++++ Entries provided ++++
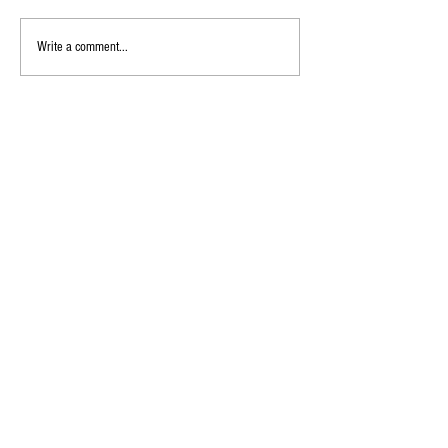
Write a comment...
น้ำยาซักผ้าทั่วไปฆ่าเชื้อ
เจลล้างมือ มีประ
ไวรัสโคโรน่าได้หรือไม่?
อะไรบ้าง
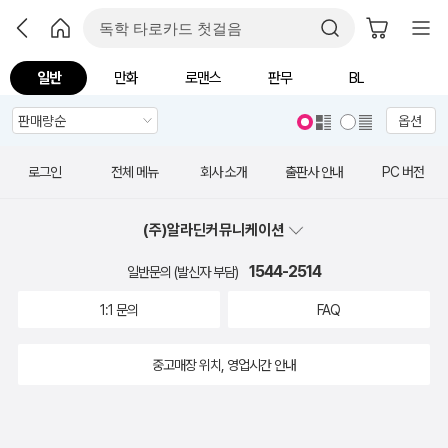
일반
만화
로맨스
판무
BL
옵션
로그인
전체 메뉴
회사 소개
출판사 안내
PC 버전
(주)알라딘커뮤니케이션
1544-2514
일반문의 (발신자 부담)
1:1 문의
FAQ
중고매장 위치, 영업시간 안내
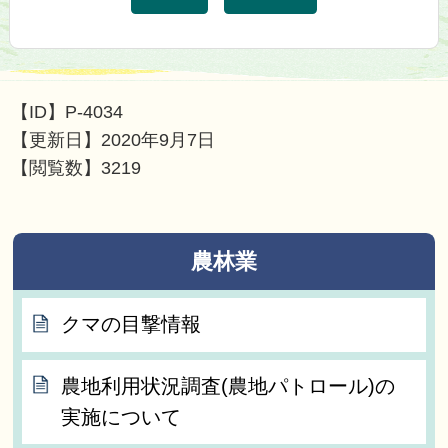
【ID】
P-4034
【更新日】
2020年9月7日
【閲覧数】
3219
農林業
クマの目撃情報
農地利用状況調査(農地パトロール)の
実施について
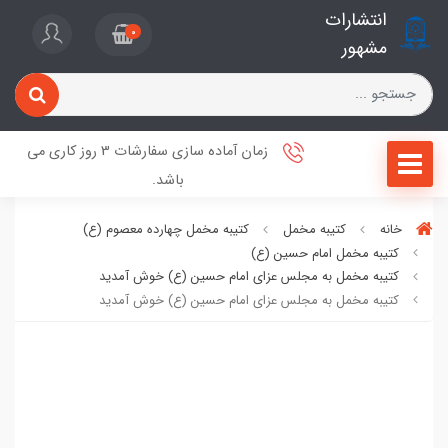
انتشارات
0
مشهور
زمان آماده سازی سفارشات 3 روز کاری می
باشد.
خانه
کتیبه مخمل
کتیبه مخمل چهارده معصوم (ع)
کتیبه مخمل امام حسین (ع)
کتیبه مخمل به مجلس عزای امام حسین (ع) خوش آمدید
کتیبه مخمل به مجلس عزای امام حسین (ع) خوش آمدید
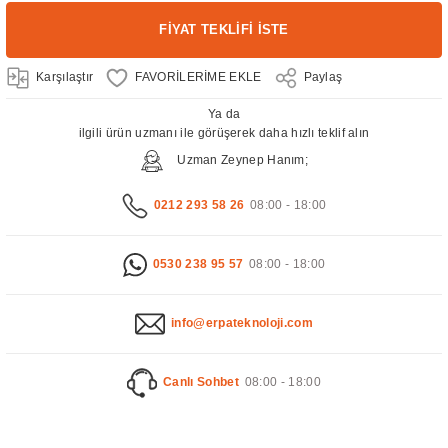
FİYAT TEKLİFİ İSTE
Karşılaştır
Paylaş
Ya da
ilgili ürün uzmanı ile görüşerek daha hızlı teklif alın
Uzman Zeynep Hanım;
0212 293 58 26
08:00 - 18:00
0530 238 95 57
08:00 - 18:00
info@erpateknoloji.com
Canlı Sohbet
08:00 - 18:00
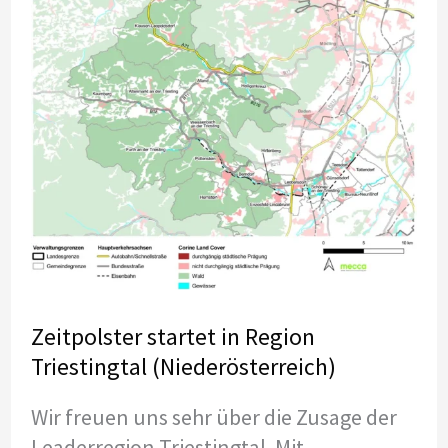
Zeitpolster startet in Region
Triestingtal (Niederösterreich)
Wir freuen uns sehr über die Zusage der
Leaderregion Triestingtal. Mit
++++
§ **Directions for this task**
Your answer must be an exact copy of the listing, minus its pictures.

§ **Final answer**
Write a comment...
น้ำยาซักผ้าทั่วไปฆ่าเชื้อ
เจลล้างมือ มีประ
ไวรัสโคโรน่าได้หรือไม่?
อะไรบ้าง
일반
만화
로맨스
판무
BL
옵션
로그인
전체 메뉴
회사 소개
출판사 안내
PC 버전
(주)알라딘커뮤니케이션
1544-2514
일반문의 (발신자 부담)
1:1 문의
FAQ
중고매장 위치, 영업시간 안내
【ID】
P-4034
【更新日】
2020年9月7日
【閲覧数】
3219
農林業
クマの目撃情報
農地利用状況調査(農地パトロール)の
実施について
انتشارات
0
مشهور
زمان آماده سازی سفارشات 3 روز کاری می
باشد.
خانه
کتیبه مخمل
کتیبه مخمل چهارده معصوم (ع)
کتیبه مخمل امام حسین (ع)
کتیبه مخمل به مجلس عزای امام حسین (ع) خوش آمدید
کتیبه مخمل به مجلس عزای امام حسین (ع) خوش آمدید
FİYAT TEKLİFİ İSTE
Karşılaştır
Paylaş
Ya da
ilgili ürün uzmanı ile görüşerek daha hızlı teklif alın
Uzman Zeynep Hanım;
0212 293 58 26
08:00 - 18:00
0530 238 95 57
08:00 - 18:00
info@erpateknoloji.com
Canlı Sohbet
08:00 - 18:00
Zeitpolster startet in Region
Triestingtal (Niederösterreich)
Wir freuen uns sehr über die Zusage der
Leaderregion Triestingtal. Mit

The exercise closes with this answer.